A Singular Integral for a Simplified Clairaut Equation

TL;DR

This paper explores a new connection between the Lagrange singular integral and Euler's theorem for simplified Clairaut equations, introducing a generalized integral concept that bridges general and complete integrals in PDEs.

Contribution

It introduces a generalized notion of the general integral, linking it more closely to the complete integral and addressing limitations in classical PDE solution methods.

Findings

Derived Euler's solution from Lagrange's integral with caveats

Constructed more general surfaces beyond Euler's solutions

Bridged gap between general and complete integrals

Abstract

This expository article on the Lagrange singular integral contains two novelties.
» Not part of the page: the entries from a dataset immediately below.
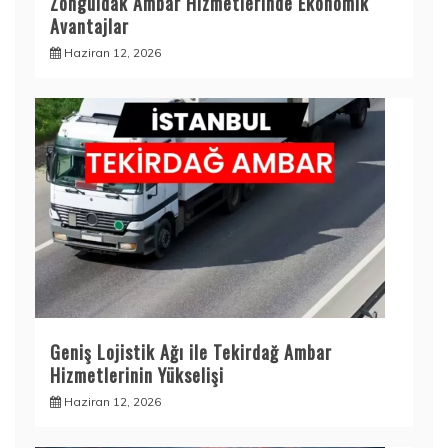
Zonguldak Ambar Hizmetlerinde Ekonomik
Avantajlar
Haziran 12, 2026
Geniş Lojistik Ağı ile Tekirdağ Ambar
Hizmetlerinin Yükselişi
Haziran 12, 2026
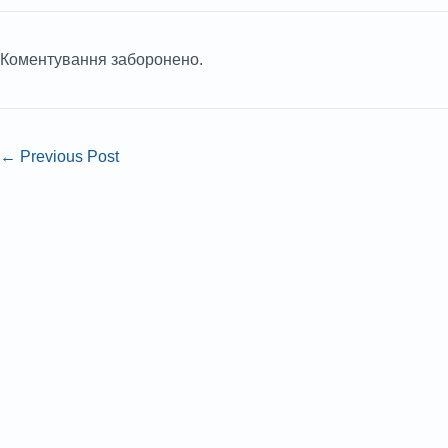
Коментування заборонено.
←
Previous Post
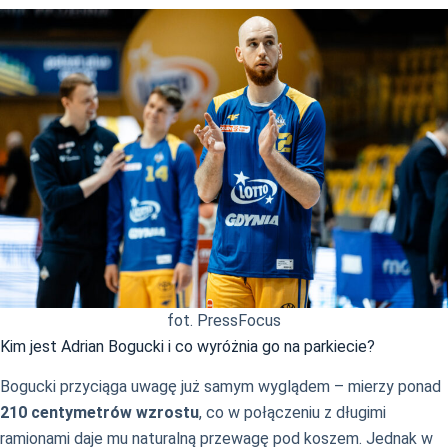
fot. PressFocus
Kim jest Adrian Bogucki i co wyróżnia go na parkiecie?
Bogucki przyciąga uwagę już samym wyglądem – mierzy ponad
210 centymetrów wzrostu
, co w połączeniu z długimi
ramionami daje mu naturalną przewagę pod koszem. Jednak w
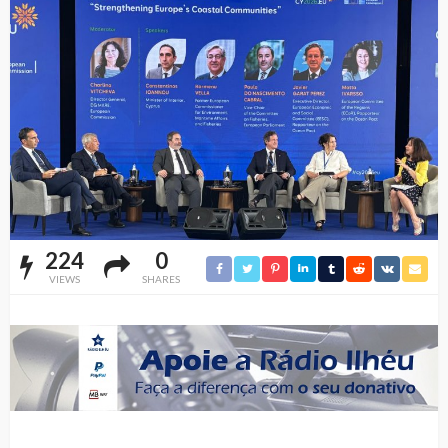
224
0
VIEWS
SHARES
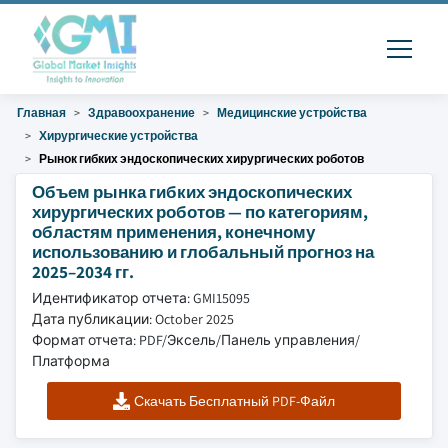
Главная
Здравоохранение
Медицинские устройства
Хирургические устройства
Рынок гибких эндоскопических хирургических роботов
Объем рынка гибких эндоскопических
хирургических роботов — по категориям,
областям применения, конечному
использованию и глобальный прогноз на
2025–2034 гг.
Идентификатор отчета: GMI15095
Дата публикации: October 2025
Формат отчета: PDF/Эксель/Панель управления/
Платформа
Скачать Бесплатный PDF-Файл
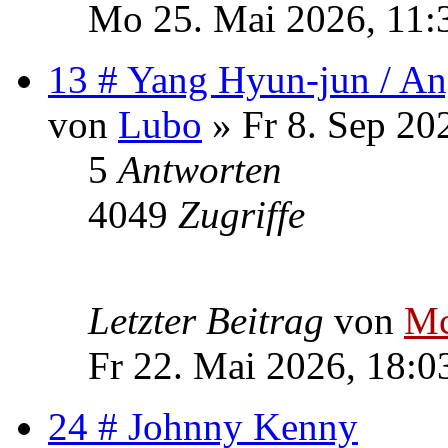
Mo 25. Mai 2026, 11:
13 # Yang Hyun-jun / An
von
Lubo
» Fr 8. Sep 20
5
Antworten
4049
Zugriffe
Letzter Beitrag
von
Mc
Fr 22. Mai 2026, 18:0
24 # Johnny Kenny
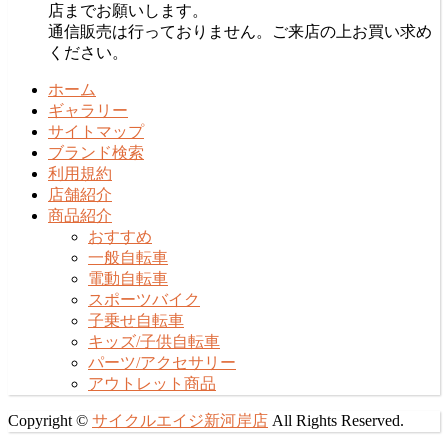
店までお願いします。
通信販売は行っておりません。ご来店の上お買い求め
ください。
ホーム
ギャラリー
サイトマップ
ブランド検索
利用規約
店舗紹介
商品紹介
おすすめ
一般自転車
電動自転車
スポーツバイク
子乗せ自転車
キッズ/子供自転車
パーツ/アクセサリー
アウトレット商品
Copyright ©
サイクルエイジ新河岸店
All Rights Reserved.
The first novelty involves a connection between the Lagrange singular integral for a simplified Clairaut equation, and Euler's homogeneous function theorem. The paper presents a formal derivation of Euler's solution from Lagrange's complete integral, though with some caveats, and also constructs more general surfaces from the complete integral which go beyond Euler's solutions. The first rather complicated construction is based directly on Goursat's definition of a general integral, while the subsequent simpler constructions are based on a suitably expanded notion of the general integral. This generalized general integral is our second novelty. It bridges some of the gap between the the general integral, and the complete integral, partially addressing Evans' remarks (Partial Differential Equations, AMS Graduate Studies in Mathematics, 1998) on the limitations of the general integral. Finally we discuss some subtleties around complete integrals as noted by Chojnacki (Proceedings of the AMS, 1995) and some around general integrals as noted by Evans, and how they apply to our examples. We aim to present these classical PDE concepts to readers with a basic knowledge of multivariable calculus.